COCO-Stuff 10K dataset v1.1 (outdated)

Holger Caesar, Jasper Uijlings, Vittorio Ferrari

Overview

Welcome to official homepage of the COCO-Stuff [1] dataset. COCO-Stuff augments the popular COCO [2] dataset with pixel-level stuff annotations. These annotations can be used for scene understanding tasks like semantic segmentation, object detection and image captioning.

Highlights

10,000 complex images from COCO [2]
Dense pixel-level annotations
91 thing and 91 stuff classes
Instance-level annotations for things from COCO [2]
Complex spatial context between stuff and things
5 captions per image from COCO [2]

Updates

11 Jul 2017: Added working Deeplab models for Resnet and VGG
06 Apr 2017: Dataset version 1.1: Modified label indices
31 Mar 2017: Published annotations in JSON format
09 Mar 2017: Added label hierarchy scripts
08 Mar 2017: Corrections to table 2 in arXiv paper [1]
10 Feb 2017: Added script to extract SLICO superpixels in annotation tool
12 Dec 2016: Dataset version 1.0 and arXiv paper [1] released

Results

The current release of COCO-Stuff-10K publishes both the training and test annotations and users report their performance individually. We invite users to report their results to us to complement this table. In the near future we will extend COCO-Stuff to all images in COCO and organize an official challenge where the test annotations will only be known to the organizers.

For the updated table please click here.

Method	Source	Class-average accuracy	Global accuracy	Mean IOU	FW IOU
FCN-16s [3]	[1]	34.0%	52.0%	22.7%	-
Deeplab VGG-16 (no CRF) [4]	[1]	38.1%	57.8%	26.9%	-
FCN-8s [3]	[6]	38.5%	60.4%	27.2%	-
DAG-RNN + CRF [6]	[6]	42.8%	63.0%	31.2%	-
OHE + DC + FCN+ [5]	[5]	45.8%	66.6%	34.3%	51.2%
Deeplab ResNet (no CRF) [4]	-	45.5%	65.1%	34.4%	50.4%
W2V + DC + FCN+ [5]	[5]	45.1%	66.1%	34.7%	51.0%

Dataset

Filename	Description	Size
cocostuff-10k-v1.1.zip	COCO-Stuff dataset v. 1.1, images and annotations	2.0 GB
cocostuff-10k-v1.1.json	COCO-Stuff dataset v. 1.1, annotations in JSON format (optional)	62.3 MB
cocostuff-labels.txt	A list of the 1+91+91 classes in COCO-Stuff	2.3 KB
cocostuff-readme.txt	This document	6.5 KB
Older files
cocostuff-10k-v1.0.zip	COCO-Stuff dataset version 1.0, including images and annotations	2.6 GB

Usage

To use the COCO-Stuff dataset, please follow these steps:

Download or clone this repository using git: git clone https://github.com/nightrome/cocostuff10k.git
Open the dataset folder in your shell: cd cocostuff10k
If you have Matlab, run the following commands:

Add the code folder to your Matlab path: startup();
Run the demo script in Matlab demo_cocoStuff();
The script displays an image, its thing, stuff and thing+stuff annotations, as well as the image captions.

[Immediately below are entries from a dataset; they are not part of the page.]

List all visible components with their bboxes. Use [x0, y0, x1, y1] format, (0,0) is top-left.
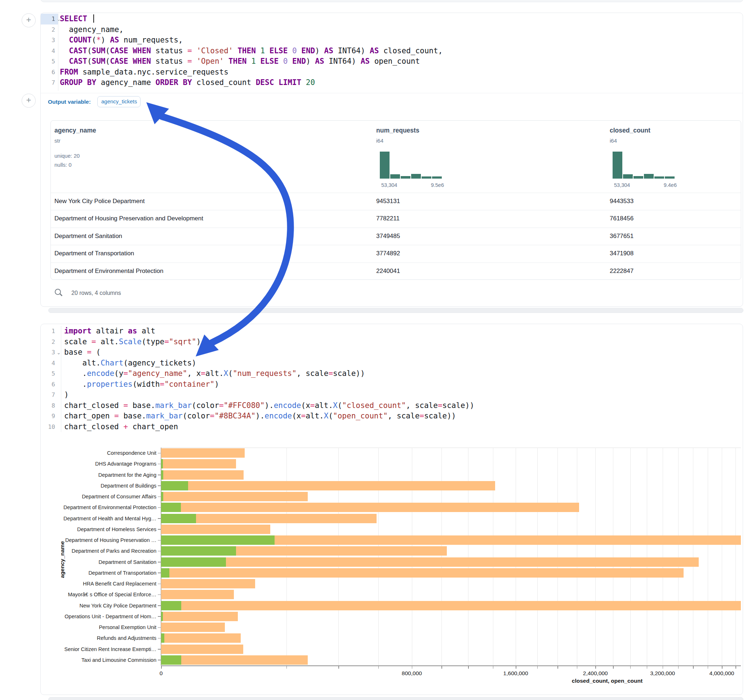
histogram-bar: [634, 176, 643, 179]
y-axis-tick: [158, 551, 161, 552]
y-axis-label: New York City Police Department: [48, 602, 156, 609]
sql-gutter-divider: [58, 14, 58, 91]
code-line[interactable]: base = (: [64, 347, 101, 358]
y-axis-title: agency_name: [59, 541, 66, 578]
table-cell[interactable]: 3471908: [610, 245, 634, 262]
gridline: [577, 448, 577, 665]
x-axis-tick-major: [161, 666, 162, 669]
code-line[interactable]: alt.Chart(agency_tickets): [64, 358, 197, 369]
table-cell[interactable]: Department of Transportation: [54, 245, 134, 262]
histogram-bar: [422, 177, 431, 179]
add-cell-button-middle[interactable]: +: [22, 94, 36, 108]
code-line[interactable]: CAST(SUM(CASE WHEN status = 'Closed' THE…: [60, 46, 443, 57]
bar-closed_count: [161, 459, 236, 468]
x-axis-tick: [378, 666, 379, 669]
table-cell[interactable]: 2222847: [610, 262, 634, 280]
x-axis-tick-label: 1,600,000: [490, 670, 541, 677]
x-axis-tick-label: 800,000: [387, 670, 437, 677]
code-line[interactable]: chart_open = base.mark_bar(color="#8BC34…: [64, 411, 456, 422]
line-number: 4: [41, 46, 55, 57]
code-line[interactable]: .encode(y="agency_name", x=alt.X("num_re…: [64, 368, 365, 379]
table-cell[interactable]: 3774892: [376, 245, 400, 262]
next-cell-edge: [48, 697, 743, 700]
bar-open_count: [161, 568, 169, 578]
y-axis-tick: [158, 573, 161, 573]
code-line[interactable]: ): [64, 389, 69, 400]
column-meta: nulls: 0: [54, 162, 72, 168]
y-axis-label: Correspondence Unit: [48, 450, 156, 456]
gridline: [558, 448, 558, 665]
table-cell[interactable]: Department of Environmental Protection: [54, 262, 163, 280]
code-line[interactable]: chart_closed = base.mark_bar(color="#FFC…: [64, 400, 474, 411]
histogram-bar: [665, 177, 674, 179]
histogram-bar: [655, 177, 664, 179]
y-axis-label: Department of Environmental Protection: [48, 504, 156, 511]
line-number: 2: [41, 337, 55, 347]
sql-cell-bottom-bar[interactable]: [48, 308, 743, 313]
y-axis-label: Personal Exemption Unit: [48, 624, 156, 631]
code-line[interactable]: FROM sample_data.nyc.service_requests: [60, 67, 228, 78]
gridline: [595, 448, 596, 665]
table-cell[interactable]: 3677651: [610, 228, 634, 245]
x-axis-tick: [708, 666, 708, 669]
code-line[interactable]: SELECT: [60, 14, 94, 24]
table-cell[interactable]: 2240041: [376, 262, 400, 280]
code-line[interactable]: GROUP BY agency_name ORDER BY closed_cou…: [60, 77, 315, 88]
sql-editor[interactable]: SELECT agency_name, COUNT(*) AS num_requ…: [60, 14, 737, 91]
table-cell[interactable]: 7782211: [376, 210, 400, 227]
x-axis-tick: [647, 666, 647, 669]
x-axis-line: [161, 665, 741, 666]
table-cell[interactable]: 7618456: [610, 210, 634, 227]
bar-open_count: [161, 601, 181, 610]
line-number: 6: [41, 67, 55, 78]
bar-closed_count: [161, 503, 579, 512]
y-axis-label: Department of Homeless Services: [48, 526, 156, 533]
table-cell[interactable]: Department of Housing Preservation and D…: [54, 210, 203, 227]
table-cell[interactable]: 9453131: [376, 193, 400, 210]
x-axis-tick-label: 3,200,000: [637, 670, 688, 677]
code-line[interactable]: COUNT(*) AS num_requests,: [60, 35, 183, 46]
table-cell[interactable]: 9443533: [610, 193, 634, 210]
bar-closed_count: [161, 601, 741, 610]
y-axis-label: Mayorâ€ s Office of Special Enforce…: [48, 591, 156, 598]
histogram-max-label: 9.5e6: [419, 182, 444, 188]
y-axis-label: Operations Unit - Department of Hom…: [48, 613, 156, 620]
y-axis-tick: [158, 518, 161, 519]
table-cell[interactable]: New York City Police Department: [54, 193, 145, 210]
x-axis-tick: [693, 666, 694, 669]
line-number: 2: [41, 24, 55, 35]
collapse-chevron-icon[interactable]: ⌄: [57, 348, 61, 359]
y-axis-label: HRA Benefit Card Replacement: [48, 581, 156, 587]
x-axis-tick: [630, 666, 631, 669]
bar-closed_count: [161, 568, 683, 578]
x-axis-tick: [577, 666, 578, 669]
bar-closed_count: [161, 590, 234, 599]
code-line[interactable]: scale = alt.Scale(type="sqrt"): [64, 337, 201, 347]
code-line[interactable]: import altair as alt: [64, 326, 155, 337]
column-header[interactable]: agency_name: [54, 127, 96, 134]
add-cell-button-top[interactable]: +: [22, 13, 36, 27]
code-line[interactable]: CAST(SUM(CASE WHEN status = 'Open' THEN …: [60, 56, 420, 67]
output-variable-badge[interactable]: agency_tickets: [97, 96, 141, 107]
y-axis-tick: [158, 540, 161, 541]
gridline: [708, 448, 708, 665]
table-cell[interactable]: Department of Sanitation: [54, 228, 122, 245]
column-header[interactable]: num_requests: [376, 127, 419, 134]
code-line[interactable]: .properties(width="container"): [64, 379, 219, 390]
bar-closed_count: [161, 525, 270, 534]
bar-closed_count: [161, 655, 308, 665]
line-number: 9: [41, 411, 55, 422]
gridline: [516, 448, 516, 665]
histogram-bar: [644, 174, 654, 179]
code-line[interactable]: chart_closed + chart_open: [64, 422, 178, 433]
y-axis-tick: [158, 638, 161, 639]
y-axis-domain: [161, 448, 162, 665]
line-number: 5: [41, 56, 55, 67]
code-line[interactable]: agency_name,: [60, 24, 124, 35]
bar-closed_count: [161, 481, 495, 490]
python-editor[interactable]: import altair as altscale = alt.Scale(ty…: [64, 326, 738, 432]
table-cell[interactable]: 3749485: [376, 228, 400, 245]
column-header[interactable]: closed_count: [610, 127, 650, 134]
y-axis-tick: [158, 616, 161, 617]
line-number: 7: [41, 389, 55, 400]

Alternatively run the following Linux commands or manually download and unpack the dataset:

wget --directory-prefix=downloads http://calvin.inf.ed.ac.uk/wp-content/uploads/data/cocostuffdataset/cocostuff-10k-v1.1.zip
unzip downloads/cocostuff-10k-v1.1.zip -d dataset/

MAT Format

The COCO-Stuff annotations are stored in separate .mat files per image. These files follow the same format as used by Tighe et al.. Each file contains the following fields:

S: The pixel-wise label map of size [height x width].
names: The names of the thing and stuff classes in COCO-Stuff. For more details see Label Names & Indices.
captions: Image captions from [2] that are annotated by 5 distinct humans on average.
regionMapStuff: A map of the same size as S that contains the indices for the approx. 1000 regions (superpixels) used to annotate the image.
regionLabelsStuff: A list of the stuff labels for each superpixel. The indices in regionMapStuff correspond to the entries in regionLabelsStuff.

JSON Format

Alternatively, we also provide stuff and thing annotations in the COCO-style JSON format. The thing annotations are copied from COCO. We encode every stuff class present in an image as a single annotation using the RLE encoding format of COCO. To get the annotations:

Either download them: wget --directory-prefix=dataset/annotations-json http://calvin.inf.ed.ac.uk/wp-content/uploads/data/cocostuffdataset/cocostuff-10k-v1.1.json
Or extract them from the .mat file annotations using this Python script.

Label Names & Indices

To be compatible with COCO, version 1.1 of COCO-Stuff has 91 thing classes (1-91), 91 stuff classes (92-182) and 1 class "unlabeled" (0). Note that 11 of the thing classes from COCO 2015 do not have any segmentation annotations. The classes desk, door and mirror could be either stuff or things and therefore occur in both COCO and COCO-Stuff. To avoid confusion we add the suffix "-stuff" to those classes in COCO-Stuff. The full list of classes can be found here.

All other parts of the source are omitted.